Zachary Barry | Fast(er) Factorization

Given a positive integer \(N\), how would you find all of its divisors? You might try dividing \(N\) by every number between \(2\) and \(N/2\). This would be fine for small numbers, but clearly becomes inefficient as \(N\) grows – there must be a smarter way. The “Perfect Numbers” exercise asks a related question: given \(N\), is the sum of its divisors (excluding \(N\) itself) less than, greater than, or equal to \(N\)? Using the exhaustive search as a benchmark solution, I set out to see how much faster I could solve the problem.

Background Research

Something about even my solution being slow when large primes are factors

Guiding Example

A quick Google search reveals that prime factorization can be exploited to quickly find all of \(N\)’s divisors in cases where \(N\) has no large prime factors. Specifically, we find the prime factorization of \(N\) and then vary the frequency of each factor. This technique exploits the fundamental theorem of arithmetic, which states that every integer greater than 1 can be uniquely represented as the product of prime numbers.

As an example, consider \(N=18\):

\[18 \ \ = 2^1 \times 3^2 \ \ \ (\text{prime factorization})\] \[6 \ \ \ \ = 2^1 \times 3^1\] \[2 \ \ \ \ = 2^1 \times 3 ^ 0\] \[9 \ \ \ \ = 2^0\times 3^2\] \[3 \ \ \ \ = 2^0\times 3^1\] \[1 \ \ \ \ = 2^0\times 3^0\]

Notice that we held 2’s exponent constant as 3’s exponent decreased from 2 to 1, and then we reduced 2’s exponent and repeated the variation for 3.

Proof that varying powers finds all factors.

Statement.

Suppose that \(N\) is a positive integer, \(N\geq 2\), with prime factorization

\(N = x_1^{a_1}x_2^{a_2}\cdots x_n^{a_n}, \ \ 1\leq a_i, \ \ x_i \ \ \text{prime}\).

Suppose also that \(p\) is an integer divisor of \(N\). Then \(p\)’s prime factorization can be written as

\(p = x_1^{b_1}x_2^{b_2}\cdots x_n^{b_n}, \ \ 0\leq b_i\leq a_i\).

Proof.

If \(p\) is a factor of \(N\), then there exists an integer \(q\) such that \(pq = N\). By the fundamental theorem of arithmetic, \(q\) has its own prime factorization:

\(q = y_1^{c_1}y_2^{c_2}\cdots y_m^{c_m}\).

By substitution we get

\(p \times (y_1^{c_1}y_2^{c_2}\cdots y_m^{c_m}) = x_1^{a_1}x_2^{a_2}\cdots x_n^{a_n}\).
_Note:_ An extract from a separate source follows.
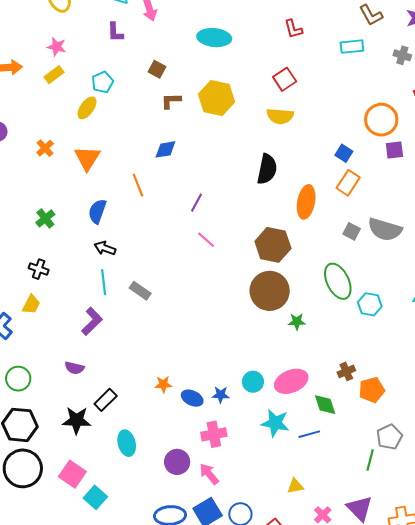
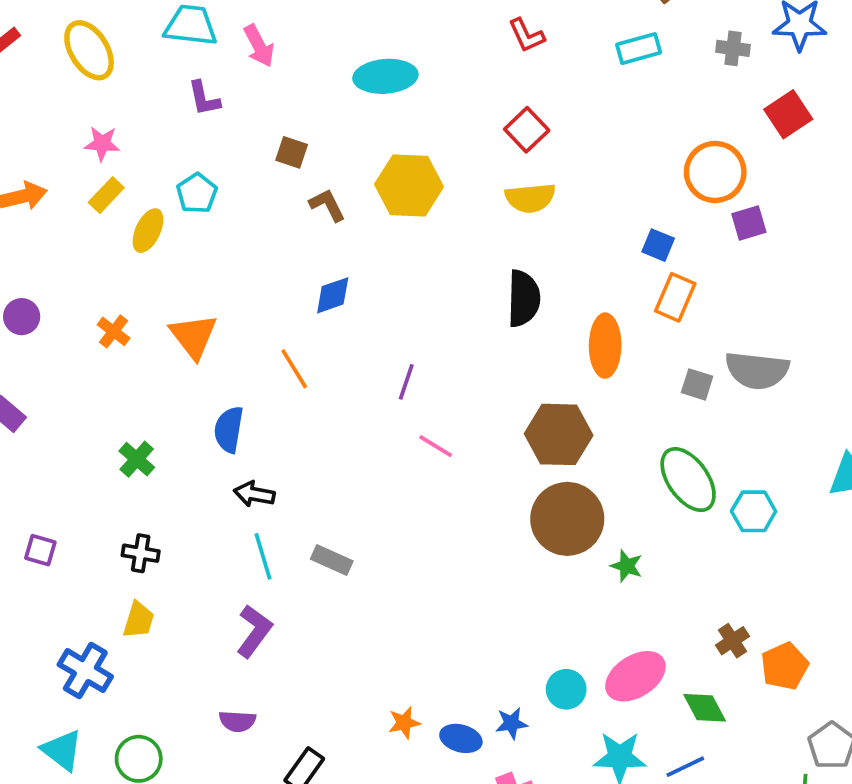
brown L-shape: (171, 101) -> (327, 205), turned 75
yellow ellipse: (87, 108) -> (148, 231), moved
green star: (297, 322) -> (627, 566), turned 30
By the fundamental theorem, prime factorizations are unique and thus for each \(y_i\) there exists \(x_j\) such that \(y_i = x_j\). Moreover, it must be that \(c_i \leq a_i\). Construct \(\{\gamma_1, \ \ldots, \gamma_m, \gamma_{m+1}, \ldots, \gamma_n\}\) so that \(y_i = x_{\gamma_i}\) for \(1\leq i\leq m\). Then by reordering the right hand side we have

\(p \times (y_1^{c_1}y_2^{c_2}\cdots y_m^{c_m}) = x_{\gamma_1}^{a_{\gamma_1}}x_{\gamma_2}^{a_{\gamma_2}}\cdots x_{\gamma_n}^{a_{\gamma_n}}\).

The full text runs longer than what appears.